I made small changes to the intro to mention resistance. Searching google ect ... looks like consumption of saturated fat (cells saturated with saturated fat are insulin resistant) is a key problem ... lead me to "Dr. Neal Barnard's Program for Reversing Diabetes: The Scientifically Proven System for Reversing Diabetes Without Drugs" Cites peer reviewed studies ect ... as many as 80% of type 2 diabetics can come off medication if they cut out fats. Any comments?Zinbarg (talk) 16:21, 31 July 2009 (UTC)
This article has unrepresentative examples specific to the USA. The article is about a particular medical condition not a single nation. 95% of human population is not covered by these examples and also the USA has, amongst developed countries, a uniquely corrupted and socially primitive health care system and unusual population health demographics. Examples included such as the following
The American Diabetes Association reported in 2009 that there are 23.6 million children and adults in the United States—7.8% of the population, living with diabetes. While an estimated 17.9 million in the US alone have been diagnosed with diabetes, nearly one in four (5.7 million) diabetics are unaware that they have the disease
are interesting and informative but not global. What for instance are these figures internationally and how do they vary. Why should a specific locale have such prominence that the statistics stated distort the articles integrity. The articles subject is Diabetes mellitus not Diabetes mellitus in the United States. --Theo Pardilla (talk) 08:49, 5 September 2009 (UTC)

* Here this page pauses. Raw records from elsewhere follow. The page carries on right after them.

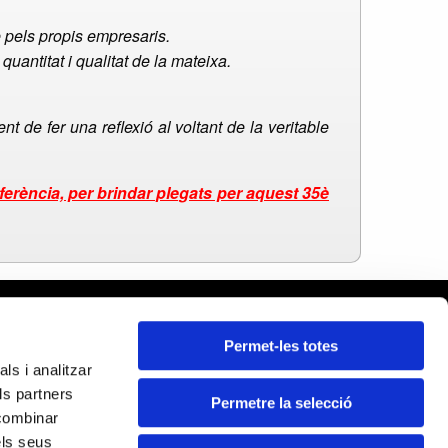
pels propis empresaris.
quantitat i qualitat de la mateixa.
 de fer una reflexió al voltant de la veritable
ferència, per brindar plegats per aquest 35è
rcelona
Permet-les totes
leares
ls i analitzar
ida
ls partners
rona
Permetre la selecció
Certificados:
 combinar
rragona
els seus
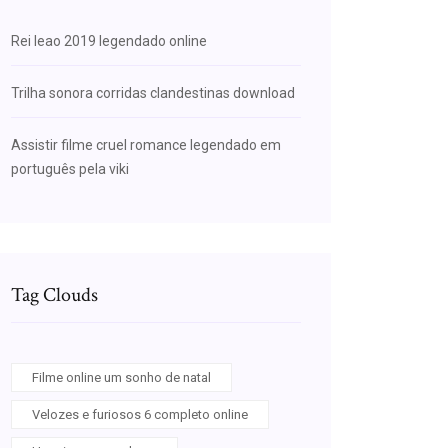
Rei leao 2019 legendado online
Trilha sonora corridas clandestinas download
Assistir filme cruel romance legendado em
português pela viki
Tag Clouds
Filme online um sonho de natal
Velozes e furiosos 6 completo online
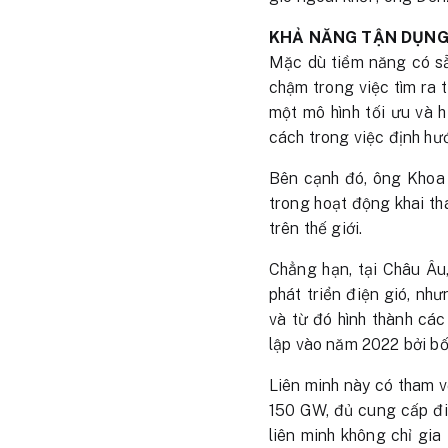
KHẢ NĂNG TẬN DỤNG 
Mặc dù tiềm năng có sẵn
chậm trong việc tìm ra 
một mô hình tối ưu và 
cách trong việc định hướ
Bên cạnh đó, ông Khoa 
trong hoạt động khai th
trên thế giới.
Chẳng hạn, tại Châu Âu
phát triển điện gió, nh
và từ đó hình thành các
lập vào năm 2022 bởi bố
Liên minh này có tham v
150 GW, đủ cung cấp điệ
liên minh không chỉ gia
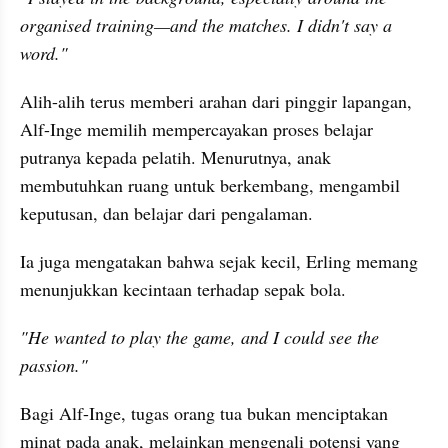
organised training—and the matches. I didn't say a 
word."
Alih-alih terus memberi arahan dari pinggir lapangan, 
Alf-Inge memilih mempercayakan proses belajar 
putranya kepada pelatih. Menurutnya, anak 
membutuhkan ruang untuk berkembang, mengambil 
keputusan, dan belajar dari pengalaman.
Ia juga mengatakan bahwa sejak kecil, Erling memang 
menunjukkan kecintaan terhadap sepak bola.
"He wanted to play the game, and I could see the 
passion."
Bagi Alf-Inge, tugas orang tua bukan menciptakan 
minat pada anak, melainkan mengenali potensi yang 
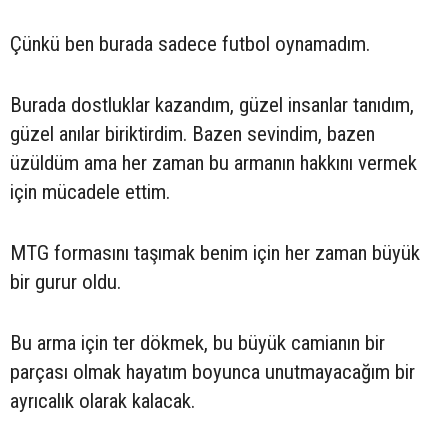
Çünkü ben burada sadece futbol oynamadım.
Burada dostluklar kazandım, güzel insanlar tanıdım,
güzel anılar biriktirdim. Bazen sevindim, bazen
üzüldüm ama her zaman bu armanın hakkını vermek
için mücadele ettim.
MTG formasını taşımak benim için her zaman büyük
bir gurur oldu.
Bu arma için ter dökmek, bu büyük camianın bir
parçası olmak hayatım boyunca unutmayacağım bir
ayrıcalık olarak kalacak.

It is sure that cortisol and testosterone are the most important hormones for insulin response, I do not know why it is not possible to say that in the article? It is an essential information for readres.
The article is completely free, it is possible to watch the HTML and the PDF version of it. http://www.sciencedirect.com/science?_ob=ArticleURL&_udi=B6T3G-4RRFNGH-1&_user=990403&_rdoc=1&_fmt=&_orig=search&_sort=d&_docanchor=&view=c&_acct=C000049942&_version=1&_urlVersion=0&_userid=990403&md5=ca14e56fabff9a1c70229fddab292929
It is an article, it is a reliable source.
I think it is very important to insert that information in order to give a correct and complete information to the readers. I hope you are agree. —Preceding unsigned comment added by 158.194.199.13 (talk) 20:51, 15 October 2009 (UTC)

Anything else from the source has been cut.